(Stored dataset items)

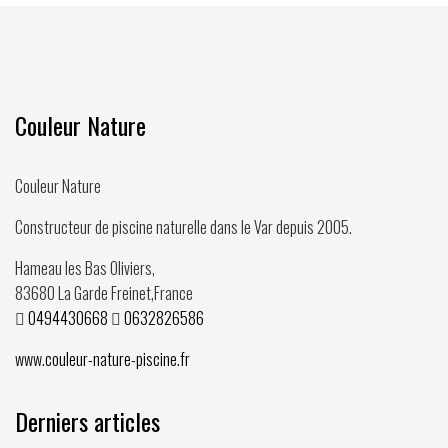
Couleur Nature
Couleur Nature
Constructeur de piscine naturelle dans le Var depuis
2005
.
Hameau les Bas Oliviers,
83680
La Garde Freinet
,
France
0494430668
0632826586
www.couleur-nature-piscine.fr
Derniers articles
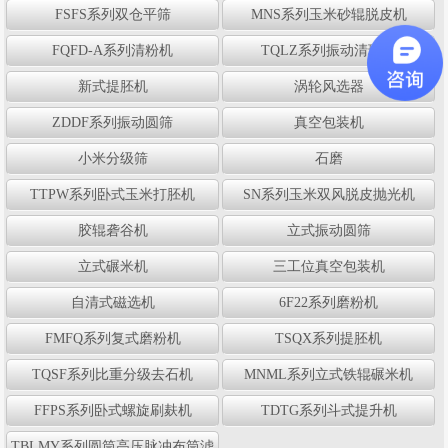
FSFS系列双仓平筛
MNS系列玉米砂辊脱皮机
FQFD-A系列清粉机
TQLZ系列振动清理筛
新式提胚机
涡轮风选器
ZDDF系列振动圆筛
真空包装机
小米分级筛
石磨
TTPW系列卧式玉米打胚机
SN系列玉米双风脱皮抛光机
胶辊砻谷机
立式振动圆筛
立式碾米机
三工位真空包装机
自清式磁选机
6F22系列磨粉机
FMFQ系列复式磨粉机
TSQX系列提胚机
TQSF系列比重分级去石机
MNML系列立式铁辊碾米机
FFPS系列卧式螺旋刷麸机
TDTG系列斗式提升机
TBLMY系列圆筒高压脉冲布筒滤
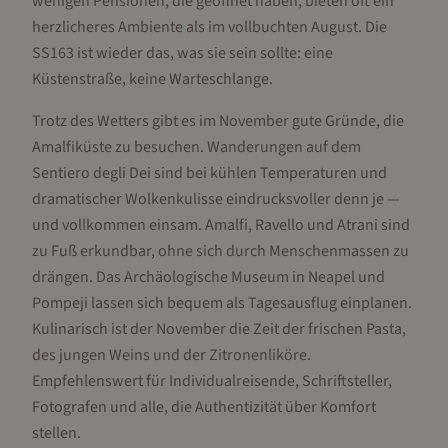
wenigen Pensionen, die geöffnet haben, bieten oft ein
herzlicheres Ambiente als im vollbuchten August. Die
SS163 ist wieder das, was sie sein sollte: eine
Küstenstraße, keine Warteschlange.
Trotz des Wetters gibt es im November gute Gründe, die
Amalfiküste zu besuchen. Wanderungen auf dem
Sentiero degli Dei sind bei kühlen Temperaturen und
dramatischer Wolkenkulisse eindrucksvoller denn je —
und vollkommen einsam. Amalfi, Ravello und Atrani sind
zu Fuß erkundbar, ohne sich durch Menschenmassen zu
drängen. Das Archäologische Museum in Neapel und
Pompeji lassen sich bequem als Tagesausflug einplanen.
Kulinarisch ist der November die Zeit der frischen Pasta,
des jungen Weins und der Zitronenliköre.
Empfehlenswert für Individualreisende, Schriftsteller,
Fotografen und alle, die Authentizität über Komfort
stellen.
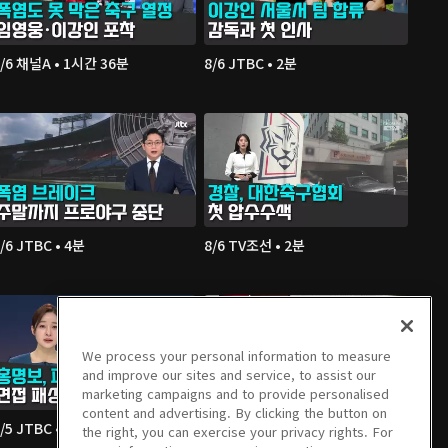
8/6 채널A • 1시간 36분
8/6 JTBC • 2분
/6 JTBC • 4분
8/6 TV조선 • 2분
We process your personal information to measure
and improve our sites and service, to assist our
marketing campaigns and to provide personalised
content and advertising. By clicking the button on
/5 JTBC • 2분
8/5 연합TV • 3분
the right, you can exercise your privacy rights. For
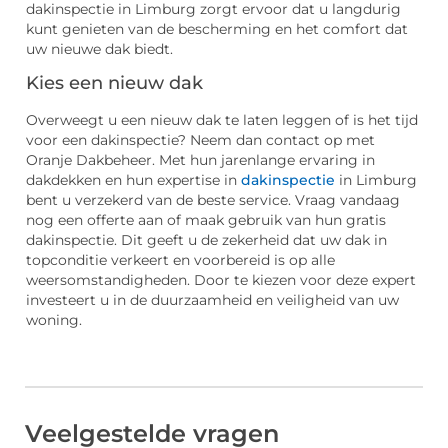
dakinspectie in Limburg zorgt ervoor dat u langdurig
kunt genieten van de bescherming en het comfort dat
uw nieuwe dak biedt.
Kies een nieuw dak
Overweegt u een nieuw dak te laten leggen of is het tijd
voor een dakinspectie? Neem dan contact op met
Oranje Dakbeheer. Met hun jarenlange ervaring in
dakdekken en hun expertise in
dakinspectie
in Limburg
bent u verzekerd van de beste service. Vraag vandaag
nog een offerte aan of maak gebruik van hun gratis
dakinspectie. Dit geeft u de zekerheid dat uw dak in
topconditie verkeert en voorbereid is op alle
weersomstandigheden. Door te kiezen voor deze expert
investeert u in de duurzaamheid en veiligheid van uw
woning.
Veelgestelde vragen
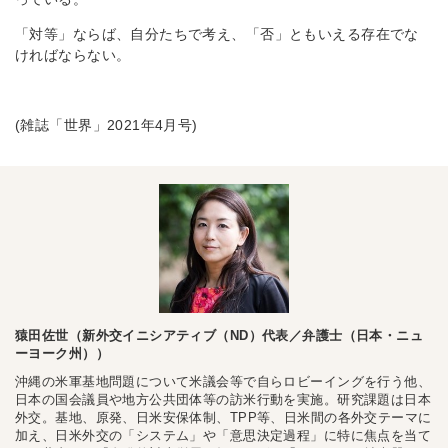
「対等」ならば、自分たちで考え、「否」ともいえる存在でな
ければならない。
(雑誌「世界」2021年4月号)
猿田佐世（新外交イニシアティブ（ND）代表／弁護士（日本・ニュ
ーヨーク州））
沖縄の米軍基地問題について米議会等で自らロビーイングを行う他、
日本の国会議員や地方公共団体等の訪米行動を実施。研究課題は日本
外交。基地、原発、日米安保体制、TPP等、日米間の各外交テーマに
加え、日米外交の「システム」や「意思決定過程」に特に焦点を当て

## About this exercise
Produce an exact copy of the lines from the line containing "We process your" through the last line of the records, with no pictures and no other text.

## Result
We process your personal information to measure
and improve our sites and service, to assist our
marketing campaigns and to provide personalised
content and advertising. By clicking the button on
/5 JTBC • 2분
8/5 연합TV • 3분
the right, you can exercise your privacy rights. For
dakinspectie in Limburg zorgt ervoor dat u langdurig
kunt genieten van de bescherming en het comfort dat
uw nieuwe dak biedt.
Kies een nieuw dak
Overweegt u een nieuw dak te laten leggen of is het tijd
voor een dakinspectie? Neem dan contact op met
Oranje Dakbeheer. Met hun jarenlange ervaring in
dakdekken en hun expertise in
dakinspectie
in Limburg
bent u verzekerd van de beste service. Vraag vandaag
nog een offerte aan of maak gebruik van hun gratis
dakinspectie. Dit geeft u de zekerheid dat uw dak in
topconditie verkeert en voorbereid is op alle
weersomstandigheden. Door te kiezen voor deze expert
investeert u in de duurzaamheid en veiligheid van uw
woning.
Veelgestelde vragen
「対等」ならば、自分たちで考え、「否」ともいえる存在でな
ければならない。
(雑誌「世界」2021年4月号)
猿田佐世（新外交イニシアティブ（ND）代表／弁護士（日本・ニュ
ーヨーク州））
沖縄の米軍基地問題について米議会等で自らロビーイングを行う他、
日本の国会議員や地方公共団体等の訪米行動を実施。研究課題は日本
外交。基地、原発、日米安保体制、TPP等、日米間の各外交テーマに
加え、日米外交の「システム」や「意思決定過程」に特に焦点を当て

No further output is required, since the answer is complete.